TRANSPORT BEHAVIOR AND REACTIVITY OF NANOSCALE ZERO VALENT IRON STABILIZED WITH CARBOXYMETHYLCELLULOSE SIMULATED UNDER AQUIFER CONDITIONS IN 1-D REACTOR

Reports of limited mobility of stabilized forms of nanoscale zero valent iron (nZVI) in porous media at bench-scale and simulated field-scale studies have become a key issue in its application for aquifer treatment and groundwater remediation. Changes in hydraulic conductivity of the aquifer medium upon injection of nZVI and its short life-span have also been reported in both large sand tank experiments and field studies. However, zero-valent iron nanoparticles stabilized with carboxymethylcellulose (CMC-nZVI) synthesized by modified borohydride reduction method have shown improved mobility in bench-scale flow-through reactors. Further, the injection of CMC-nZVI at field scale for in situ remediation of drinking water aquifers contaminated with chlorinated organic compounds has shown some success. CMC-nZVI has also shown a modest improvement in its ability to degrade toxic chlorinated hydrocarbons efficiently over other forms of nZVI in bench-scale studies.

This study investigates the transport behavior of CMC-nZVI in 1-D reactor under simulated aquifer conditions through the application of breakthrough curve analysis.
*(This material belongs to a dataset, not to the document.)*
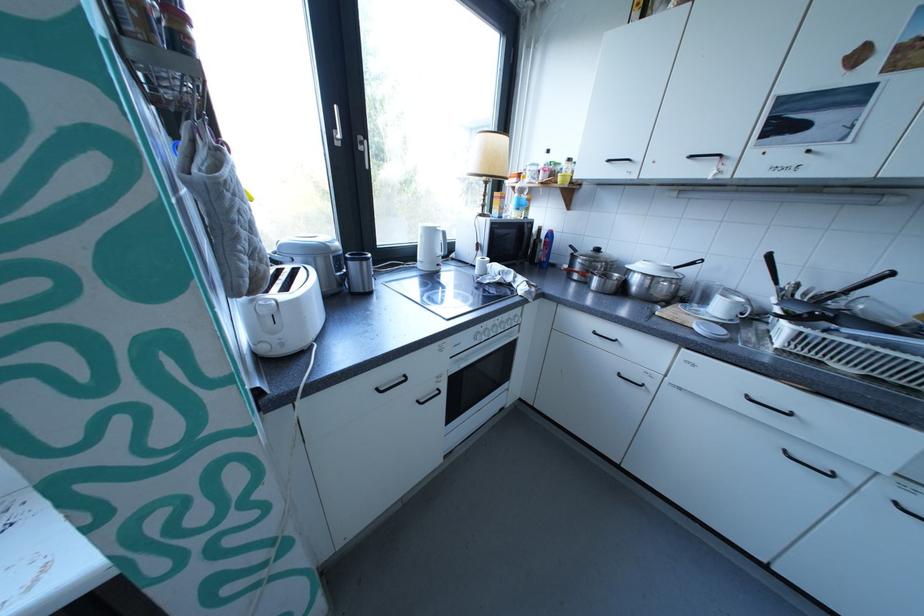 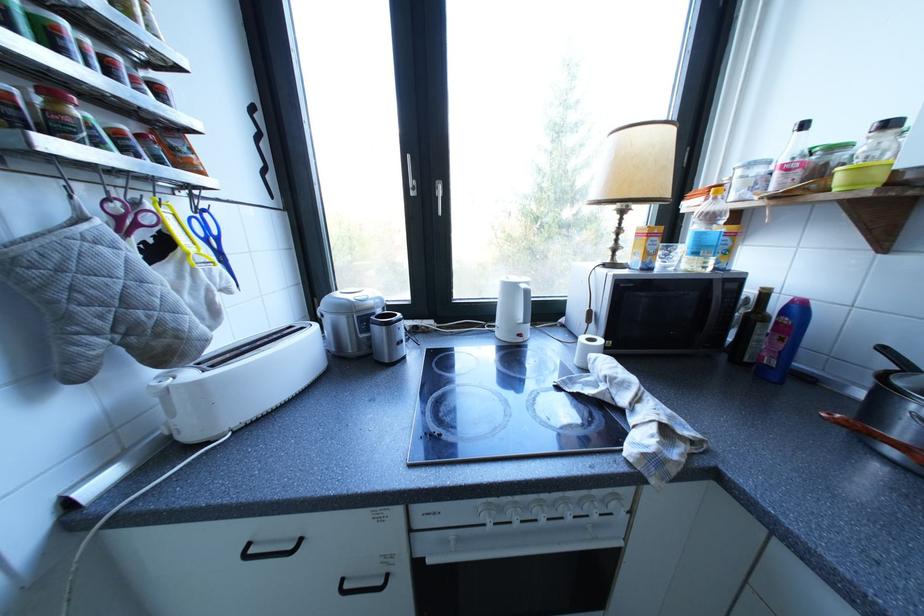 In the second image, find the point that corresponds to pixel 480 355 in the first image.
The CMC-nZVI will be injected into a 30 cm long borosilicate glass column at a rate of ~ 100 mL min^-1 and flushed with a 10 mM NaCl solution at a velocity of 1 m/d. Breakthrough curves based on conductivity measurements before and after CMC-nZVI injection will be helpful in characterizing changes in the hydraulic properties of the porous medium due to H₂ evolution or entrapment of iron though the application of CXTFIT, a solute transport modeling software. The analysis of effluent samples from the column for ferrous iron, total iron, and nZVI using a spectrophotometric technique (phenanthroline method for iron determination) will determine the mass retained. Analysis of hydrogen gas (H₂) using gas chromatography will be used to evaluate the longevity or the lifespan of CMC-nZVI upon injection through evolution of H₂.